Wednesday, December 15, 2010

Are You Involved In A Relationships With A Filipina?

Any man who is involved in a relationship with a Filipina needs to understand the three principle influences on his Filipina. These three principle influences are the reasons why your Filipina does what she does and behaves in the way that you may find pleasing, unattractive or a matter of further discussion. Most of these principles are somewhat familiar to Western men or foreigners, but how they are interpreted may be foreign to most men outside of the Philippines.

The three most common relationships in the Philippines are familial kinships relationships, ritual kinship relationships and something called, “utang na loob.” Familial kinship relationships involve blood relatives. Ritual kinship relationships are numerous ceremonial relationships a Filipina has to her religion, her in-laws, her school, classmates (barkadas and kabigans), her co-workers, if she has been gainfully-employed for some time and professional associations.

The utang na loob relationship is generally what confuses most foreigners who are involved with a Filipina. Utang na loob translates literally as “debt to inside” “inner debt” or translating loosely, as “being grateful.” To understand utang na loob, you have to accept that Philippines society at its foundation is a society based on granting favors and accepting favors and this helps to keep interpersonal relationships grounded in the concept of reciprocity.

It is this reciprocity that holds Philippines society together at the interpersonal level and is expected by anyone and everyone who hopes to live within this society. Through the act of giving and receiving favors, one establishes utang na loob, or becoming in debt to someone. To whom a Filipina is in debt to depends on her status in society and the status of the person she is receiving from or granting to.

Utang na loob is but one of two types of debt that a Filipina incurs in Filipina society. The difference between the two involves the amount of emotions involved. The reciprocity of granting and receiving favors that exists in the Philippines to keep relationships favorable can be broken down to these two acts: contractual and utang na loob.

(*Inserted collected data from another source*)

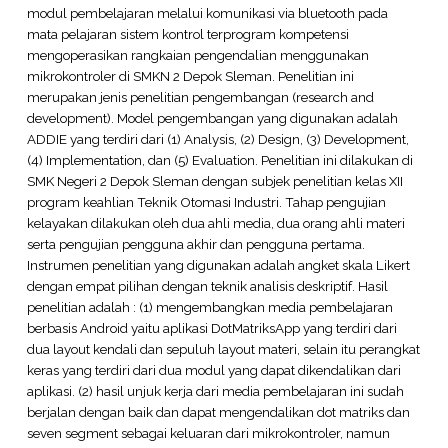
modul pembelajaran melalui komunikasi via bluetooth pada
mata pelajaran sistem kontrol terprogram kompetensi
mengoperasikan rangkaian pengendalian menggunakan
mikrokontroler di SMKN 2 Depok Sleman. Penelitian ini
merupakan jenis penelitian pengembangan (research and
development). Model pengembangan yang digunakan adalah
ADDIE yang terdiri dari (1) Analysis, (2) Design, (3) Development,
(4) Implementation, dan (5) Evaluation. Penelitian ini dilakukan di
SMK Negeri 2 Depok Sleman dengan subjek penelitian kelas XII
program keahlian Teknik Otomasi Industri. Tahap pengujian
kelayakan dilakukan oleh dua ahli media, dua orang ahli materi
serta pengujian pengguna akhir dan pengguna pertama.
Instrumen penelitian yang digunakan adalah angket skala Likert
dengan empat pilihan dengan teknik analisis deskriptif. Hasil
penelitian adalah : (1) mengembangkan media pembelajaran
berbasis Android yaitu aplikasi DotMatriksApp yang terdiri dari
dua layout kendali dan sepuluh layout materi, selain itu perangkat
keras yang terdiri dari dua modul yang dapat dikendalikan dari
aplikasi. (2) hasil unjuk kerja dari media pembelajaran ini sudah
berjalan dengan baik dan dapat mengendalikan dot matriks dan
seven segment sebagai keluaran dari mikrokontroler, namun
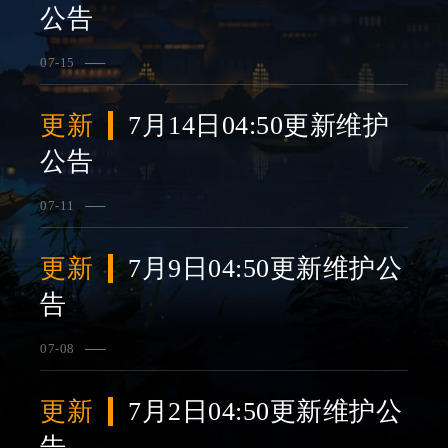
公告
07-15
查看详情
更新
7月14日04:50更新维护
公告
07-11
查看详情
更新
7月9日04:50更新维护公
告
07-08
查看详情
更新
7月2日04:50更新维护公
告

We are all familiar with contractual acts that involve a written or oral agreement between the receiver and the giver, such as a contract to build a house or provide a service. In a contractual act, each person involved knows their duties and carries it out appropriately and their is generally little or no emotion involved and when the contracted act is completed, all involved go on to something else.

With utang na loob, the giving and receiving of favors may be unmeasurable depending on who is giving a favor and who is receiving a favor. The most common utang na loob is the granting of a parent to their children, such as bringing that child into this world and a debt that the child could never repay. Every child is expected to take care of their parents in their parent’s old age.

Another common form of utang na loob is the sister or brother who provides for the education of her sister or brother and then their are the utang na loob of others, such as a lawyer who frees a wrongly arrested person for an alleged serious offense or the doctor who saves a person’s life. These acts of utang na loob can never be measured or paid back, so a person is forever in debt to the giver, whose status is greater than that of their own. So, in essence, being grateful is another aspect of Philippines society.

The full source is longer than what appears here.